--- THE DATA Enclosed Below ---

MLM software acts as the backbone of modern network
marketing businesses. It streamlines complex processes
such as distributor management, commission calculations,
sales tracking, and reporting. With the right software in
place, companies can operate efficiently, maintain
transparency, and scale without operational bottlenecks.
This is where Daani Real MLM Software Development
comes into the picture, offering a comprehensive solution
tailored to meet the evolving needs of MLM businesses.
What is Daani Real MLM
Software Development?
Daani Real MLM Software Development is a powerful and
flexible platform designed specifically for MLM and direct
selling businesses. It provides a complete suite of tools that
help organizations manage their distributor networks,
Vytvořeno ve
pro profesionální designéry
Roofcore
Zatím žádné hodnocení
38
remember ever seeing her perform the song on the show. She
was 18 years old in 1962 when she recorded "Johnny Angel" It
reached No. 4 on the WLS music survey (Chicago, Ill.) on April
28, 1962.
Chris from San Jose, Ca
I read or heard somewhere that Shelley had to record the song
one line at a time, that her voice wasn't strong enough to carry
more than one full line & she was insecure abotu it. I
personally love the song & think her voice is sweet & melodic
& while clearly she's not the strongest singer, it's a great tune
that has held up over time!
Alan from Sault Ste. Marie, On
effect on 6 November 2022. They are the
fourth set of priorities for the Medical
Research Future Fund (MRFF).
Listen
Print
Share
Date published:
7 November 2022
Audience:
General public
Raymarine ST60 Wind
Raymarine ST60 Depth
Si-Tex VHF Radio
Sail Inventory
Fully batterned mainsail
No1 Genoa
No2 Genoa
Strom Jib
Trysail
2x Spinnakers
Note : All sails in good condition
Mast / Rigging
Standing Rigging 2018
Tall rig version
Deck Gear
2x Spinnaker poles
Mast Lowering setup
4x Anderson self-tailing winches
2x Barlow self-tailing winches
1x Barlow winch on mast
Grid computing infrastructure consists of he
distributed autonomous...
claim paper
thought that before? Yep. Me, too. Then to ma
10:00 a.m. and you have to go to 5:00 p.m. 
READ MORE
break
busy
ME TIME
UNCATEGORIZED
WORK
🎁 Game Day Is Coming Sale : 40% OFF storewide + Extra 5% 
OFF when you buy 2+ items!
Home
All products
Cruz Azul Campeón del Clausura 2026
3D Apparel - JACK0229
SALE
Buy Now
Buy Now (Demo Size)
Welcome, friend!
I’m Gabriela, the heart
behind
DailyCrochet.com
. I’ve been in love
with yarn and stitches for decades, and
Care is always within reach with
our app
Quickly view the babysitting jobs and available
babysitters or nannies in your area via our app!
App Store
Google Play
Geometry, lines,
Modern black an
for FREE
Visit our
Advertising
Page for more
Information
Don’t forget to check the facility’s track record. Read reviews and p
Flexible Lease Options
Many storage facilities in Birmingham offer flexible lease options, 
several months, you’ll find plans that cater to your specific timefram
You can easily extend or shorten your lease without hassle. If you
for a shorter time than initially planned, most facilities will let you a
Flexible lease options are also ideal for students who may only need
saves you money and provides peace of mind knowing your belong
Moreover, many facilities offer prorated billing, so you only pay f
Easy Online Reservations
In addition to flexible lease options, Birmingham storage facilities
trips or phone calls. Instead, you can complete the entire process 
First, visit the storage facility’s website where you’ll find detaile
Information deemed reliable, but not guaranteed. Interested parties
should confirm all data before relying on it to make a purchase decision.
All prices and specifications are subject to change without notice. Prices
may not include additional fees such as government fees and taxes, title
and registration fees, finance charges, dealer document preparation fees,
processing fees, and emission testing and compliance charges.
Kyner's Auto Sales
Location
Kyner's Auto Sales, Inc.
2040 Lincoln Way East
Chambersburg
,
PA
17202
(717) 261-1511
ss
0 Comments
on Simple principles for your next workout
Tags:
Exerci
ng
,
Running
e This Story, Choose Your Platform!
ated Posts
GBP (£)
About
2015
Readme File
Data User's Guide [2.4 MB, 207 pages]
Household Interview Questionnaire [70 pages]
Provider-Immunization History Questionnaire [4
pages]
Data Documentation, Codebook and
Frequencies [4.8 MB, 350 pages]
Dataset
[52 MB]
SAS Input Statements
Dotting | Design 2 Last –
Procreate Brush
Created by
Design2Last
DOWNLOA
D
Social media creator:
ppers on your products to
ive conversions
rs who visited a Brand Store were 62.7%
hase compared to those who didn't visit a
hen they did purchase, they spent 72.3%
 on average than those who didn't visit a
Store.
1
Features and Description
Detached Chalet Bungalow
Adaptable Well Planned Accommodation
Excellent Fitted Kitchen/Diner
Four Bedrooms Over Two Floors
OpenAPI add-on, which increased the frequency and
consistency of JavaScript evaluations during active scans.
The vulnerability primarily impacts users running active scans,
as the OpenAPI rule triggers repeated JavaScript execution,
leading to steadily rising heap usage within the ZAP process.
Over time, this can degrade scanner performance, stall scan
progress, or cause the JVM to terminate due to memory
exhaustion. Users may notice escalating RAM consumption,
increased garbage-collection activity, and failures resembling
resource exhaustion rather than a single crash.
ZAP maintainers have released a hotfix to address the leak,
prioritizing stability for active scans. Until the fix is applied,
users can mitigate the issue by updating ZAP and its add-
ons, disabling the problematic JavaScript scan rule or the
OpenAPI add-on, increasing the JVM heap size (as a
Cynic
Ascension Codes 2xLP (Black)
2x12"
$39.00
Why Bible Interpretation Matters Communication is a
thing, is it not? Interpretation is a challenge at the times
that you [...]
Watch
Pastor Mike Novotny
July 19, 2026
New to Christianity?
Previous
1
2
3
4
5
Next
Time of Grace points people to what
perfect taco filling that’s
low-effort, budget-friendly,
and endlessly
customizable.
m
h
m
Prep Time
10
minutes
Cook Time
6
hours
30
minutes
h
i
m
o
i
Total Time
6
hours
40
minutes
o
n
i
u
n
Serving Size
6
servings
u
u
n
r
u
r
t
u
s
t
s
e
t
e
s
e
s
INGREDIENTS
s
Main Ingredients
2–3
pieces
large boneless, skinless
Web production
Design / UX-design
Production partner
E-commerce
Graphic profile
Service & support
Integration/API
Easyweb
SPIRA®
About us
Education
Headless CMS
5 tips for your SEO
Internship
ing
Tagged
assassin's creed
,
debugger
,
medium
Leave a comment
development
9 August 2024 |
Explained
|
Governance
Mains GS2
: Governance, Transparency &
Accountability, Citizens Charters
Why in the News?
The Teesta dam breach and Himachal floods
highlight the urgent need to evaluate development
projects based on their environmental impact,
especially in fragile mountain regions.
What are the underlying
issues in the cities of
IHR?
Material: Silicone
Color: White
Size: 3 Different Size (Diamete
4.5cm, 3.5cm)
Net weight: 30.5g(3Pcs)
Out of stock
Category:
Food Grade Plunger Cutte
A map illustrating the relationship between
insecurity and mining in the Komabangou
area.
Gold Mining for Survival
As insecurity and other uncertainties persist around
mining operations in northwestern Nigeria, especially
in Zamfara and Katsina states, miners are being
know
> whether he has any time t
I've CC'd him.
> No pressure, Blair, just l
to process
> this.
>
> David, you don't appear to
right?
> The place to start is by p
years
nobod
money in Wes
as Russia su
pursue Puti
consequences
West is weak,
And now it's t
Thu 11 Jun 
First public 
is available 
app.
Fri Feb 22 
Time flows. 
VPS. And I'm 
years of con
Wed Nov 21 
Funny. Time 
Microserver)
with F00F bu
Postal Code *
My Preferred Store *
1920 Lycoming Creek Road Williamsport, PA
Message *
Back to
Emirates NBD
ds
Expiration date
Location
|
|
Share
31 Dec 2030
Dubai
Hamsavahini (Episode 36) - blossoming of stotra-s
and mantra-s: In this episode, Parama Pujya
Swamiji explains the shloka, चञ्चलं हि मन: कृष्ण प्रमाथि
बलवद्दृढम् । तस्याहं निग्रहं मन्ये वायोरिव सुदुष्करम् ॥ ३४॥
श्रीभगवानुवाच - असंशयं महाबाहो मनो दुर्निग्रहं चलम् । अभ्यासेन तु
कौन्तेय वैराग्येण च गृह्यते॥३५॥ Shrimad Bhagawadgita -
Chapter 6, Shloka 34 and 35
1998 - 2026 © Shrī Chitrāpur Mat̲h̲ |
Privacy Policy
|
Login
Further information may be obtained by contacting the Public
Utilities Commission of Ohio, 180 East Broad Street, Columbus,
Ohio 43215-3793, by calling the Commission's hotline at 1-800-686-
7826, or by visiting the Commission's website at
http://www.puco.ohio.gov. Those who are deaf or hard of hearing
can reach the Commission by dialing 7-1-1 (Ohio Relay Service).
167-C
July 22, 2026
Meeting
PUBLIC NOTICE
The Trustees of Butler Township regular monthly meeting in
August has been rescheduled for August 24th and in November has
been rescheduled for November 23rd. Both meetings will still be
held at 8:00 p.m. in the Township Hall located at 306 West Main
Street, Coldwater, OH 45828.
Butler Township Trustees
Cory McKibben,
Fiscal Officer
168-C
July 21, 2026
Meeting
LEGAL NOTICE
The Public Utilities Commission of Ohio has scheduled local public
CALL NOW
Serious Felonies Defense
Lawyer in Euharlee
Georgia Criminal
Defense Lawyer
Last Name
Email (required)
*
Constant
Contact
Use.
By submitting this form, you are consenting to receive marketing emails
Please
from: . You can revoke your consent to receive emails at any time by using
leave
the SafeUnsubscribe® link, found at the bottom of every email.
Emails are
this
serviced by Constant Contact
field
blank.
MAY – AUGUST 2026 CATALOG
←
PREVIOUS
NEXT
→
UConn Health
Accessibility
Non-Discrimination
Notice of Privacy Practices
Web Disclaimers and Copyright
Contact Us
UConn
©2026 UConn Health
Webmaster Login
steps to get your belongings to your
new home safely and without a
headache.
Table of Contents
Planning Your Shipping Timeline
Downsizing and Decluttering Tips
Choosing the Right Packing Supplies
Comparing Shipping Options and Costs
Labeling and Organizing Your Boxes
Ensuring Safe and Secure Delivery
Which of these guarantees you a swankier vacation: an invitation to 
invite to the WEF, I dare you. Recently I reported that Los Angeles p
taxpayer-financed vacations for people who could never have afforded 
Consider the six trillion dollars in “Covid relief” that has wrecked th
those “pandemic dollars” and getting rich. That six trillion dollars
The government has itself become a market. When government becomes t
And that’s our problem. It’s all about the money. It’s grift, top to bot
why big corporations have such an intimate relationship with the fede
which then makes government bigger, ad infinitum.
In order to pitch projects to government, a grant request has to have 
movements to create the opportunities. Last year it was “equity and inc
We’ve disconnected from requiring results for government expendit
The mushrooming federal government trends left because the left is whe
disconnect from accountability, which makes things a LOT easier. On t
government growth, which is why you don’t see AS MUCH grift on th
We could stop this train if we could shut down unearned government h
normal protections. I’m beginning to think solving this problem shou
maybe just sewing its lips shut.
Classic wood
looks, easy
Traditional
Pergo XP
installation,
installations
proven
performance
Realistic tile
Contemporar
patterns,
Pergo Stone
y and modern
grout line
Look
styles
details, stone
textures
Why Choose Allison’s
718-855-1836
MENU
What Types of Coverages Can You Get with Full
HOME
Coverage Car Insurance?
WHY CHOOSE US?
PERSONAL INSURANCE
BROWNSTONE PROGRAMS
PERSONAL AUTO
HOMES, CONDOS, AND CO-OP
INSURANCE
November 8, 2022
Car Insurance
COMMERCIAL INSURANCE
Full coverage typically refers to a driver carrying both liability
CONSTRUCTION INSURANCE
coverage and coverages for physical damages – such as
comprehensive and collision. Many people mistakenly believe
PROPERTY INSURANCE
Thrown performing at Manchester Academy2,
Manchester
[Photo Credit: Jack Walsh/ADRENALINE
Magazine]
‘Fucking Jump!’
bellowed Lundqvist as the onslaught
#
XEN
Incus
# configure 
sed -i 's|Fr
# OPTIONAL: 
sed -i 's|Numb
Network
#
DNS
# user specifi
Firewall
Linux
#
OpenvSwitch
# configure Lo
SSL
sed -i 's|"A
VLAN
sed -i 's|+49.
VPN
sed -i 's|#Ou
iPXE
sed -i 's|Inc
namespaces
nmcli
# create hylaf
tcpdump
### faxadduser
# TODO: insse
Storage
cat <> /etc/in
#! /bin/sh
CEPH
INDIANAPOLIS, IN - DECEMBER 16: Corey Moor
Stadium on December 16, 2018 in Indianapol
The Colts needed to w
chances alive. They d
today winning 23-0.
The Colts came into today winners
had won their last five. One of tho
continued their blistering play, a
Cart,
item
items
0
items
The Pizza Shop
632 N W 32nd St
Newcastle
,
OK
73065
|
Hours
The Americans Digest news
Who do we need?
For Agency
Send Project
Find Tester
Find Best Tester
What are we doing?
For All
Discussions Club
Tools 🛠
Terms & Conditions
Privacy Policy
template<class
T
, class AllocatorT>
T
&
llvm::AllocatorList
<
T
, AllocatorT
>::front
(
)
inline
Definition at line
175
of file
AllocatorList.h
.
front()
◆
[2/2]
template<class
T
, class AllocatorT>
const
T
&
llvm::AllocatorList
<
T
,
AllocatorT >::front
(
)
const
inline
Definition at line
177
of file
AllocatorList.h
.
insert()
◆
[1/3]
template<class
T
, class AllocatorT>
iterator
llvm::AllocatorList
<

--- End of Enclosed THE DATA ---

* [TASK DETAILS]:
Throughout the records, the word "dollars" shows up on certain lines. Report how many lines, with only the number.

* [WRITTEN SOLUTION]:
2